● **DIRECTIONS**
Pull every line containing "Trial" out of the material below.

• • • • • • •

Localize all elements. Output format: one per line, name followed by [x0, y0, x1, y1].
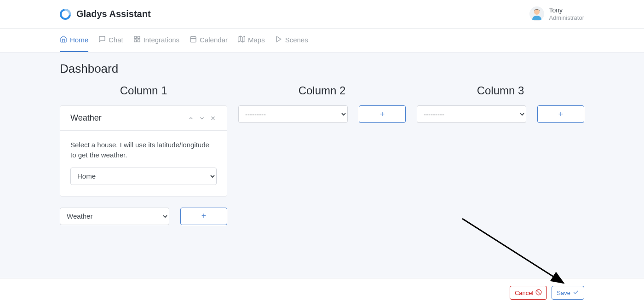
svg-rect-3 — [134, 36, 137, 39]
weather-card-actions — [187, 115, 217, 122]
play-icon — [275, 35, 282, 44]
nav-maps[interactable]: Maps — [238, 29, 265, 52]
user-role: Administrator — [549, 14, 584, 22]
nav-scenes[interactable]: Scenes — [275, 29, 308, 52]
page-title: Dashboard — [60, 62, 584, 76]
svg-marker-11 — [238, 36, 245, 42]
user-name: Tony — [549, 6, 584, 14]
brand-title: Gladys Assistant — [76, 9, 151, 19]
column-1-title: Column 1 — [60, 84, 227, 97]
nav-scenes-label: Scenes — [285, 36, 308, 44]
svg-rect-6 — [134, 40, 137, 42]
nav-bar: Home Chat Integrations Calendar Maps — [0, 29, 644, 52]
svg-rect-7 — [190, 37, 196, 42]
nav-maps-label: Maps — [248, 36, 265, 44]
plus-icon: + — [380, 110, 385, 119]
user-menu[interactable]: Tony Administrator — [529, 6, 584, 21]
nav-calendar[interactable]: Calendar — [190, 29, 228, 52]
brand[interactable]: Gladys Assistant — [60, 9, 151, 20]
column-1-add-row: Weather + — [60, 208, 227, 225]
weather-card: Weather Select a house. I w — [60, 105, 227, 197]
column-2: Column 2 --------- + — [238, 84, 406, 123]
columns: Column 1 Weather — [60, 84, 584, 225]
svg-rect-4 — [138, 36, 140, 39]
chat-icon — [98, 35, 106, 44]
grid-icon — [133, 35, 141, 44]
column-2-widget-select[interactable]: --------- — [238, 105, 348, 123]
plus-icon: + — [201, 211, 207, 221]
svg-marker-14 — [276, 36, 281, 42]
nav-calendar-label: Calendar — [200, 36, 228, 44]
column-3-add-button[interactable]: + — [537, 105, 584, 123]
nav-chat-label: Chat — [109, 36, 123, 44]
main-container: Dashboard Column 1 Weather — [0, 52, 644, 271]
plus-icon: + — [558, 110, 564, 119]
weather-card-title: Weather — [70, 113, 102, 123]
column-2-title: Column 2 — [238, 84, 406, 97]
move-up-icon[interactable] — [187, 115, 195, 122]
weather-card-description: Select a house. I will use its latitude/… — [70, 140, 217, 160]
weather-card-header: Weather — [60, 106, 227, 131]
column-1-widget-select[interactable]: Weather — [60, 208, 169, 225]
home-icon — [60, 35, 67, 44]
weather-card-body: Select a house. I will use its latitude/… — [60, 131, 227, 196]
column-3: Column 3 --------- + — [417, 84, 584, 123]
close-icon[interactable] — [209, 115, 217, 122]
map-icon — [238, 35, 245, 44]
user-text: Tony Administrator — [549, 6, 584, 21]
nav-home[interactable]: Home — [60, 29, 88, 52]
nav-integrations[interactable]: Integrations — [133, 29, 179, 52]
move-down-icon[interactable] — [198, 115, 206, 122]
nav-chat[interactable]: Chat — [98, 29, 123, 52]
svg-rect-5 — [138, 40, 140, 42]
column-3-title: Column 3 — [417, 84, 584, 97]
house-select[interactable]: Home — [70, 168, 217, 185]
column-3-add-row: --------- + — [417, 105, 584, 123]
nav-home-label: Home — [70, 36, 88, 44]
avatar — [529, 6, 544, 21]
column-2-add-button[interactable]: + — [359, 105, 406, 123]
column-2-add-row: --------- + — [238, 105, 406, 123]
column-1: Column 1 Weather — [60, 84, 227, 225]
column-3-widget-select[interactable]: --------- — [417, 105, 526, 123]
calendar-icon — [190, 35, 197, 44]
top-header: Gladys Assistant Tony Administrator — [0, 0, 644, 29]
nav-integrations-label: Integrations — [144, 36, 179, 44]
logo-icon — [60, 9, 71, 20]
column-1-add-button[interactable]: + — [180, 208, 227, 225]
svg-point-2 — [534, 9, 540, 15]
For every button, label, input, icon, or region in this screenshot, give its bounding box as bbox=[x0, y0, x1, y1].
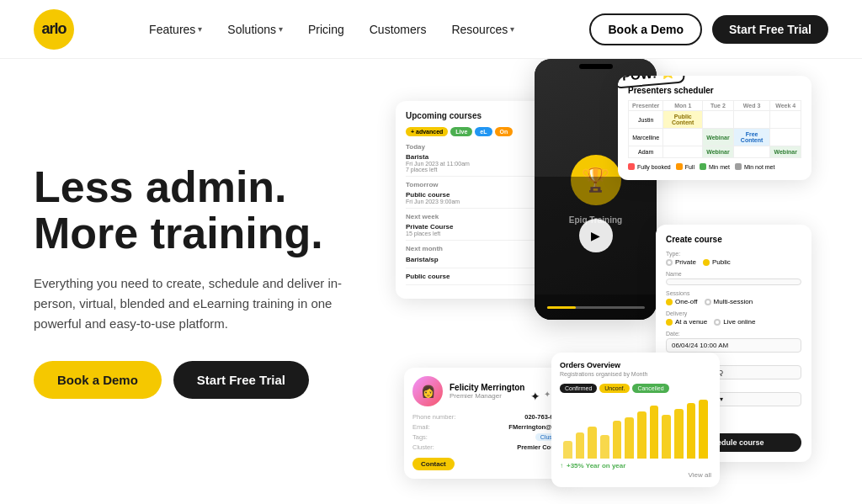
bar-chart-bar bbox=[699, 400, 708, 459]
scheduler-title: Presenters scheduler bbox=[628, 86, 801, 95]
bar-chart-bar bbox=[576, 432, 585, 459]
table-row: Adam Webinar Webinar bbox=[629, 146, 801, 158]
hero-buttons: Book a Demo Start Free Trial bbox=[34, 361, 370, 399]
bar-chart-bar bbox=[687, 403, 696, 459]
view-all-link[interactable]: View all bbox=[560, 471, 711, 479]
bar-chart-bar bbox=[625, 417, 634, 459]
star-icon-small: ✦ bbox=[544, 390, 551, 403]
bar-chart bbox=[560, 400, 711, 459]
filter-all[interactable]: + advanced bbox=[406, 127, 448, 136]
book-demo-button[interactable]: Book a Demo bbox=[589, 13, 701, 45]
nav-item-features[interactable]: Features ▾ bbox=[139, 18, 212, 41]
create-course-title: Create course bbox=[666, 235, 801, 244]
profile-fields: Phone number: 020-763-6630 Email: FMerri… bbox=[412, 413, 564, 451]
name-input[interactable] bbox=[666, 279, 801, 285]
video-overlay: ▶ bbox=[535, 177, 657, 294]
date-input[interactable]: 06/04/24 10:00 AM bbox=[666, 338, 801, 353]
min-met-legend-dot bbox=[700, 163, 706, 170]
radio-venue[interactable] bbox=[666, 319, 673, 326]
nav-item-customers[interactable]: Customers bbox=[359, 18, 437, 41]
profile-name: Felicity Merrington bbox=[450, 383, 524, 392]
bar-chart-bar bbox=[637, 411, 646, 459]
chevron-down-icon: ▾ bbox=[279, 24, 283, 34]
filter-elearning[interactable]: eL bbox=[475, 127, 492, 136]
nav-links: Features ▾ Solutions ▾ Pricing Customers… bbox=[139, 18, 524, 41]
growth-arrow-icon: ↑ bbox=[560, 462, 563, 470]
bar-chart-bar bbox=[613, 421, 622, 459]
video-controls bbox=[535, 294, 657, 320]
bar-chart-bar bbox=[662, 415, 671, 459]
full-legend-dot bbox=[676, 163, 683, 170]
orders-filter-tabs: Confirmed Unconf. Cancelled bbox=[560, 384, 711, 393]
hero-title: Less admin. More training. bbox=[34, 164, 370, 256]
hero-book-demo-button[interactable]: Book a Demo bbox=[34, 361, 162, 399]
play-button[interactable]: ▶ bbox=[579, 219, 613, 252]
hero-left: Less admin. More training. Everything yo… bbox=[34, 164, 396, 398]
orders-title: Orders Overview bbox=[560, 361, 711, 369]
progress-bar bbox=[547, 306, 645, 309]
filter-confirmed[interactable]: Confirmed bbox=[560, 384, 597, 393]
table-row: Justin Public Content bbox=[629, 111, 801, 129]
scheduler-table: Presenter Mon 1 Tue 2 Wed 3 Week 4 Justi… bbox=[628, 100, 801, 158]
phone-notch bbox=[579, 64, 613, 69]
radio-private[interactable] bbox=[666, 259, 673, 266]
name-field: Name bbox=[666, 271, 801, 285]
scheduler-legend: Fully booked Full Min met Min not met bbox=[628, 163, 801, 170]
nav-item-resources[interactable]: Resources ▾ bbox=[441, 18, 524, 41]
start-trial-button[interactable]: Start Free Trial bbox=[712, 15, 828, 44]
logo[interactable]: arlo bbox=[34, 9, 74, 50]
hero-start-trial-button[interactable]: Start Free Trial bbox=[173, 361, 309, 399]
radio-oneoff[interactable] bbox=[666, 299, 673, 305]
table-row: Marcelline Webinar Free Content bbox=[629, 129, 801, 146]
radio-multisession[interactable] bbox=[705, 299, 711, 305]
delivery-field: Delivery At a venue Live online bbox=[666, 310, 801, 326]
filter-cancelled[interactable]: Cancelled bbox=[632, 384, 668, 393]
hero-section: Less admin. More training. Everything yo… bbox=[0, 59, 862, 504]
contact-button[interactable]: Contact bbox=[412, 458, 455, 470]
chevron-down-icon: ▾ bbox=[198, 24, 202, 34]
profile-role: Premier Manager bbox=[450, 392, 524, 400]
growth-indicator: ↑ +35% Year on year bbox=[560, 462, 711, 470]
date-field: Date: 06/04/24 10:00 AM bbox=[666, 331, 801, 353]
orders-subtitle: Registrations organised by Month bbox=[560, 371, 711, 377]
avatar: 👩 bbox=[412, 376, 443, 406]
radio-liveonline[interactable] bbox=[714, 319, 721, 326]
min-not-met-legend-dot bbox=[735, 163, 742, 170]
profile-card: 👩 Felicity Merrington Premier Manager Ph… bbox=[404, 368, 572, 479]
bar-chart-bar bbox=[674, 409, 684, 459]
type-field: Type: Private Public bbox=[666, 251, 801, 266]
hero-visuals: Upcoming courses + advanced Live eL On T… bbox=[396, 59, 828, 504]
star-icon: ✦ bbox=[530, 390, 540, 403]
filter-ondemand[interactable]: On bbox=[495, 127, 513, 136]
bar-chart-bar bbox=[563, 441, 572, 459]
navbar: arlo Features ▾ Solutions ▾ Pricing Cust… bbox=[0, 0, 862, 59]
sessions-field: Sessions One-off Multi-session bbox=[666, 290, 801, 305]
orders-card: Orders Overview Registrations organised … bbox=[551, 353, 720, 487]
bar-chart-bar bbox=[588, 427, 597, 459]
nav-actions: Book a Demo Start Free Trial bbox=[589, 13, 828, 45]
nav-item-pricing[interactable]: Pricing bbox=[298, 18, 354, 41]
bar-chart-bar bbox=[650, 406, 659, 459]
filter-live[interactable]: Live bbox=[450, 127, 472, 136]
progress-fill bbox=[547, 306, 577, 309]
star-decorations: ✦ ✦ bbox=[530, 390, 551, 403]
nav-item-solutions[interactable]: Solutions ▾ bbox=[217, 18, 293, 41]
chevron-down-icon: ▾ bbox=[510, 24, 514, 34]
hero-description: Everything you need to create, schedule … bbox=[34, 273, 362, 334]
radio-public[interactable] bbox=[703, 259, 710, 266]
fully-booked-legend-dot bbox=[628, 163, 635, 170]
bar-chart-bar bbox=[600, 435, 609, 459]
scheduler-card: POW! ⭐ Presenters scheduler Presenter Mo… bbox=[618, 76, 811, 180]
filter-unconfirmed[interactable]: Unconf. bbox=[599, 384, 630, 393]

• • • • • • •

● **ANSWER TO THIS EXERCISE**
hero-buttons: Book a Demo Start Free Trial bbox=[34, 361, 370, 399]
start-trial-button[interactable]: Start Free Trial bbox=[712, 15, 828, 44]
hero-start-trial-button[interactable]: Start Free Trial bbox=[173, 361, 309, 399]
nav-actions: Book a Demo Start Free Trial bbox=[589, 13, 828, 45]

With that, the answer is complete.